Białoński: Na mocarstwa najlepszy jest Michniewicz
Pokonanie w Moskwie Spartaka przez Legię jest długo wyczekiwanym pierwiosnkiem. Wiosną będzie odbudowa pozycji rodzimej piłki klubowej w Europie. Do pomocy w tejże odbudowie potrzebujemy więcej rąk. Tych z Lecha i Rakowa także – pisze dziennikarz Sport.Interia.pl Michał Białoński.
Architektem moskiewskiego triumfu jest rzecz jasna Czesław Michniewicz.
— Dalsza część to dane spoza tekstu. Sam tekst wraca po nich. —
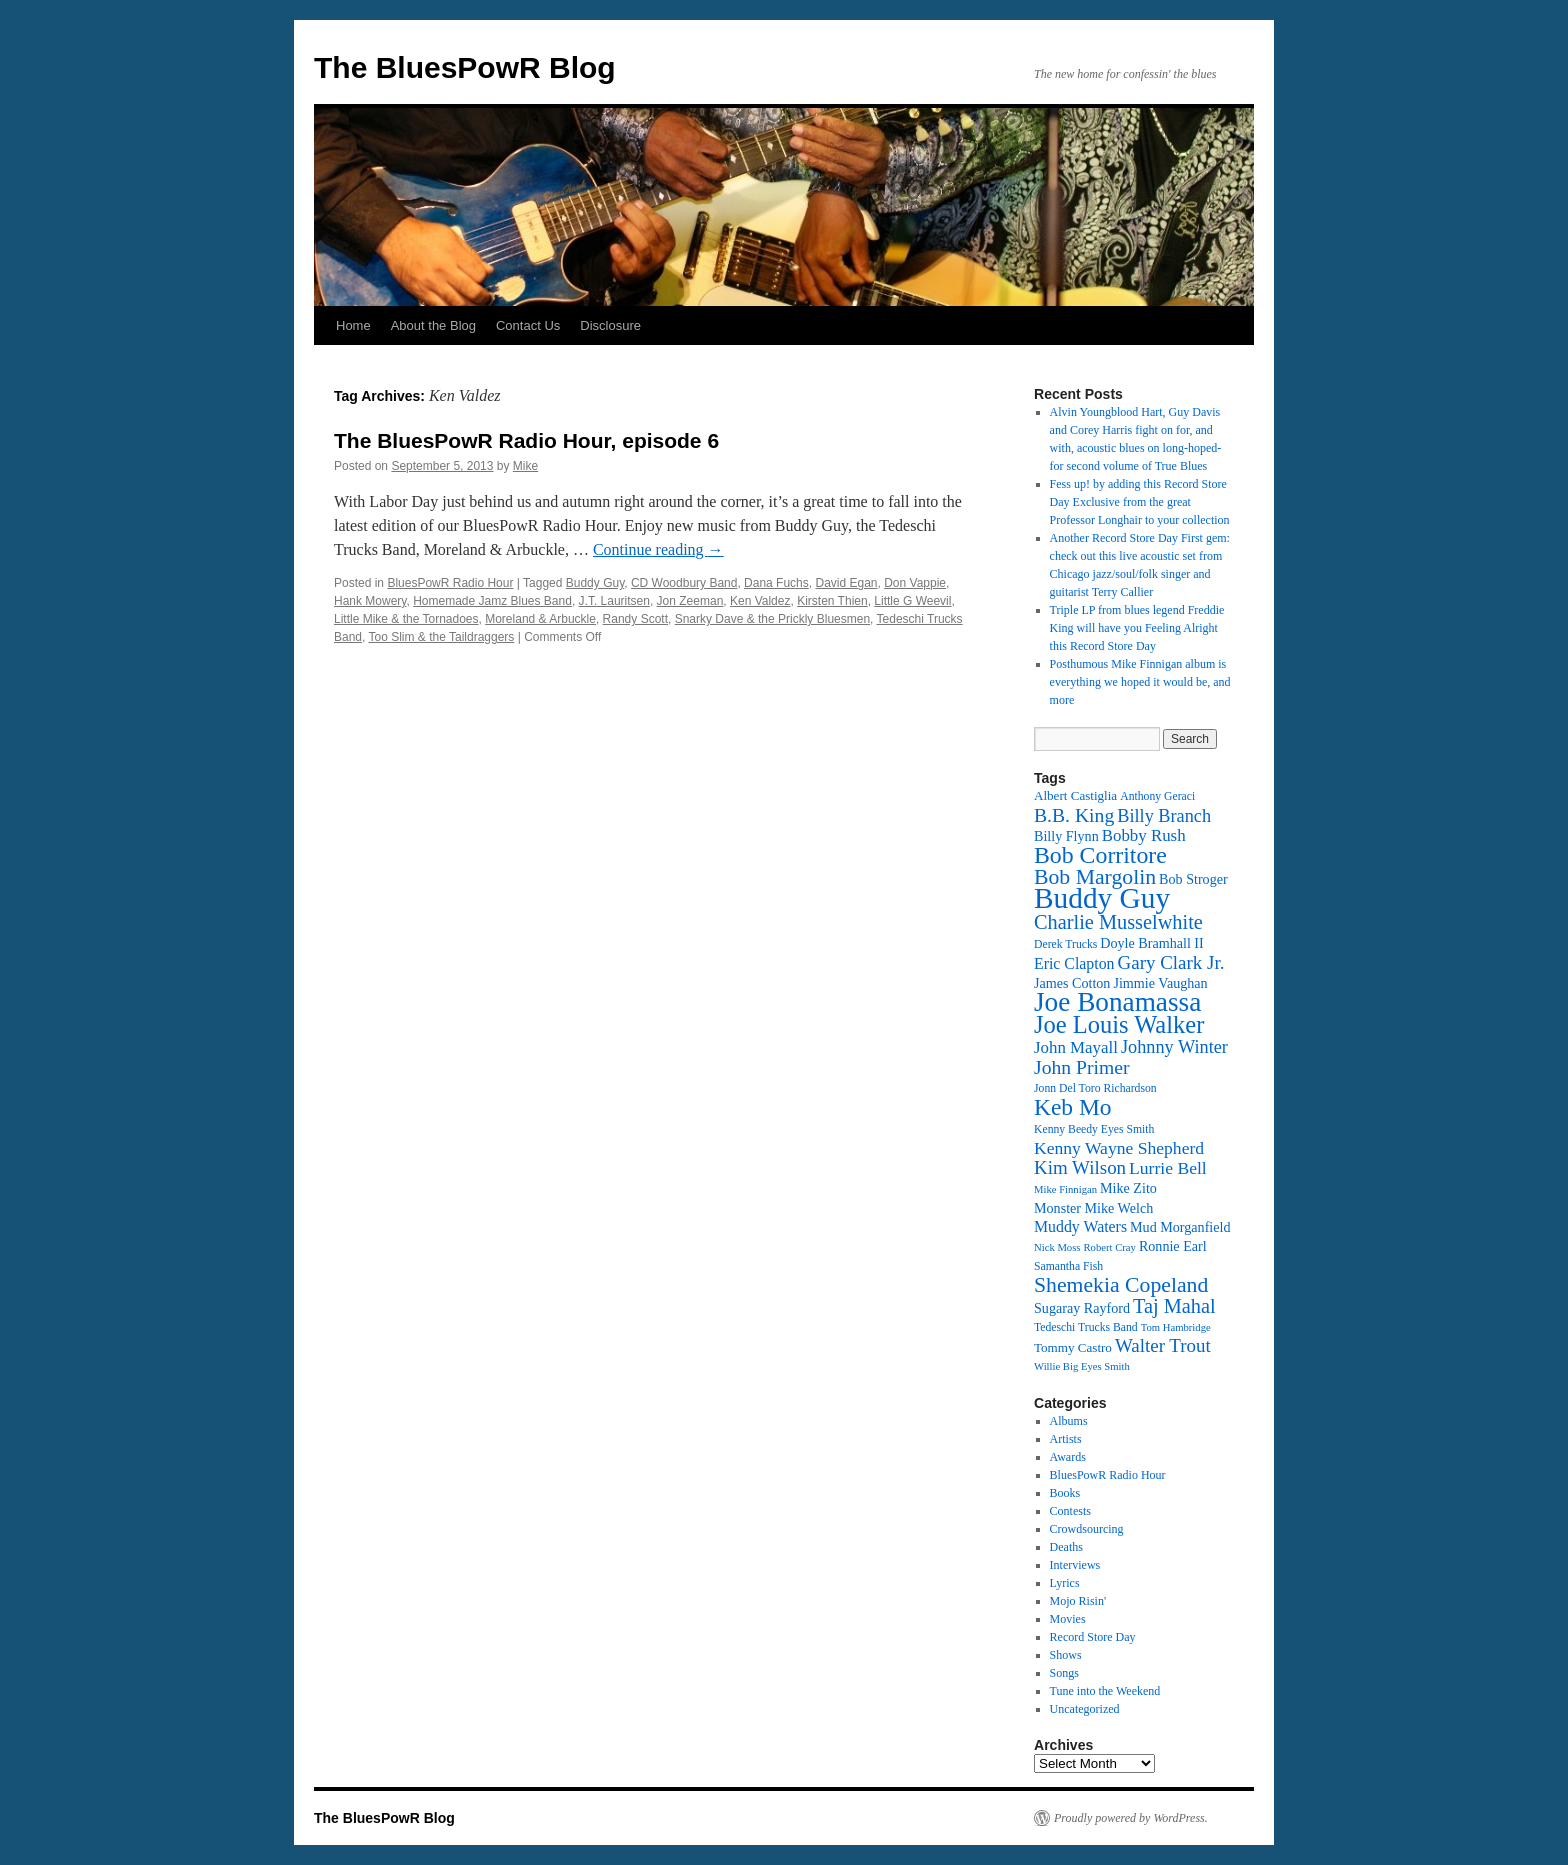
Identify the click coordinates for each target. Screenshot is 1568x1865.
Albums (1069, 1421)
Człowiek, który jak mało który trener, nie tylko w Polsce, potrafi zdejmować skalpy w starciach z mocniejszymi i znacznie mocniejszymi potencjalnie rywalami.
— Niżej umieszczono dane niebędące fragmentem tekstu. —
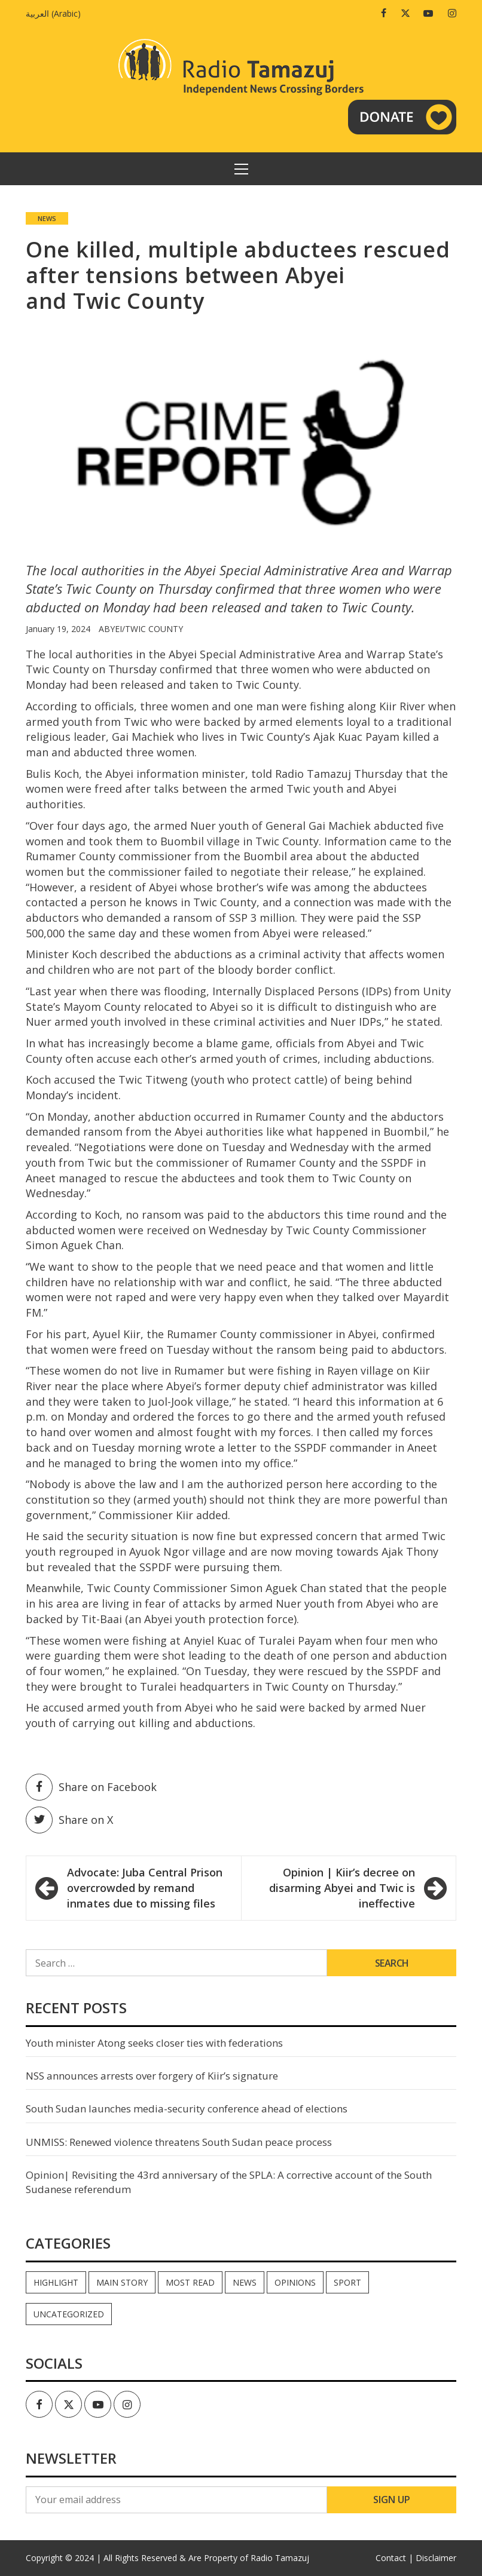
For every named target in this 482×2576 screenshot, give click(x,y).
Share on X (69, 1820)
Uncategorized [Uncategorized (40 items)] (68, 2314)
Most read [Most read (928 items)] (190, 2282)
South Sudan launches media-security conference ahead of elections (186, 2108)
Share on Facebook (91, 1787)
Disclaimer (436, 2557)
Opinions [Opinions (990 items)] (295, 2282)
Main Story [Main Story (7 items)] (122, 2282)
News (47, 218)
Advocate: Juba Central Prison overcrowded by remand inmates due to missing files (144, 1887)
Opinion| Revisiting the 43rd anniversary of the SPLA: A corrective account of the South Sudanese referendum (229, 2182)
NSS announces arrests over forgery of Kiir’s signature (152, 2076)
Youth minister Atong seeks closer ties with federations (154, 2043)
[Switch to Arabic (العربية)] (56, 13)
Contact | (394, 2557)
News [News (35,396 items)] (245, 2282)
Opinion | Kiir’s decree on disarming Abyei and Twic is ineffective (342, 1887)
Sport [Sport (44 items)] (347, 2282)
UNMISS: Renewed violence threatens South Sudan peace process (179, 2142)
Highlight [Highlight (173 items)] (55, 2282)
Czesław Michniewicz i jego majstersztyki
Zaczął je kolekcjonować w roli selekcjonera młodzieżowej reprezentacji. Ogranie w barażowym dwumeczu o udział w Euro do lat 21 naszpikowanej gwiazdami Portugalii było majstersztykiem. Później na samych ME wybrańcy Michniewicza uporali się z Belgią i gospodarzami – Włochami. Teraz inteligencja, spryt, wiedza i pomysłowość gdynianina procentują w Legii. Szczelna defensywa i piorunująca kontra w ostatniej minucie dały wygraną 1-0 i prowadzenie w jednej z najsilniejszych grup Ligi Europy.
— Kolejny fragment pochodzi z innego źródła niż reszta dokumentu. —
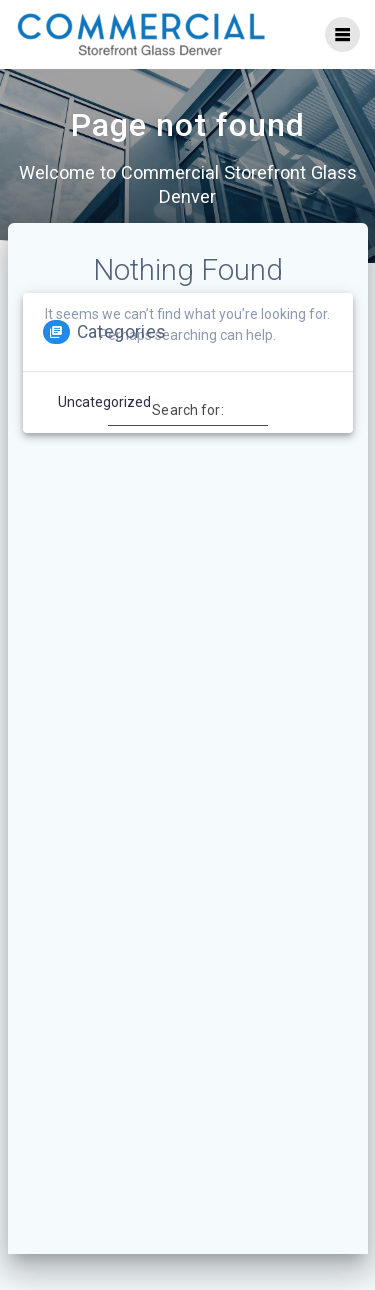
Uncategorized (104, 402)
Wybór do kadry U-21 nie był oczywisty
Wybór Michniewicza na trenera kadry U-21 nie był oczywisty. Wszak piłka klubowa go wyrzuciła na margines. Prowadził większość klubów Ekstraklasy, ale po przygodzie w Bruk-Bet Termalice przez ponad trzy miesiące nie miał pracy, poza tą w roli komentatora w Polsacie Sport. Ówczesny prezes PZPN-u Zbigniew Boniek lubił oryginalne wybory i postawił na niechcianego w Ekstraklasie Michniewicza, powierzając mu młodzieżówkę po tym, jak na młodzieżowych mistrzostwach Europy fiasko z nią poniósł Marcin Dorna. Boniek trafił w dziesiątkę. Pan Czesław był o krok od pierwszego od 1992 r. awansu polskiej piłki na IO.
ZOBACZ TAKŻE: Milik poza kadrą meczową
Teraz z pracy Michniewicza i jego sztabu czerpie profity Legia. Gdy mistrzowie Polski zdobyli trzy punkty na „Odkrytje Arenie” w Moskwie, chyba każdy pojął, że nie ma żadnej przesady w określeniu pana Czesława mianem „polski Mourinho”, jakie zresztą sam wymyślił.
Przed moskiewską wiktorią była przecież niebagatelna wygrana w dwumeczu ze znacznie silniejszą od Legii Slavią Praga. Dobrze się stało, że sztab trenerski dostał wreszcie od właściciela i prezesa Dariusza Mioduskiego poważny oręż.
Legia wyposażyła sztab w oręż, czyli nie tylko Kastrati i Charatin
Transfery Lirima Kastratiego i Igora Charatina, na które klub wydał ponad dwa miliony euro, znaczącą zwiększyły pole manewru trenera. Szczególnie szybko zaczął się spłacać reprezentant Kosowa, którego bramka dała zwycięstwo w Moskwie, a wartość tego triumfu to jeszcze więcej niż 630 tys. euro.
Najzabawniejsze jest to, że ci, którzy w momencie nominacji na trenera młodzieżówki chcieli skazać Michniewicza na wiekuistą banicję, za jego 711 połączeń telefonicznych z „Fryzjerem”, teraz widzą w nim ewentualnego następcę Paulo Sousy w pierwszej reprezentacji. Od ściany do ściany.
Największy postęp rodzi konkurencja – w myśl tej zasady inni polscy trenerzy budują ekipy, które będą w stanie rywalizować o Europę. Na fali wznoszącej znajduje się Maciej Skorża i jego Lech, który w miniony piątek rozstrzelał Wisłę Kraków 5-0. Również Raków Częstochowa Marka Papszuna na wicemistrzostwie Polski z ubiegłego sezonu nie pozostanie.
Apetyt na Europę, po przegranej rywalizacji o Ligę Konferencji z Gandawą, jeszcze bardziej urósł. Po odrobieniu zaległości ligowych częstochowianie mogą tracić tylko jeden punkt do „Kolejorza”. Legia – tylko o dwa więcej, ale już 16 października przy Łazienkowskiej bezpośrednie starcie krajowych potęg, więc różnice punktowe mogą się zmienić w każdą stronę.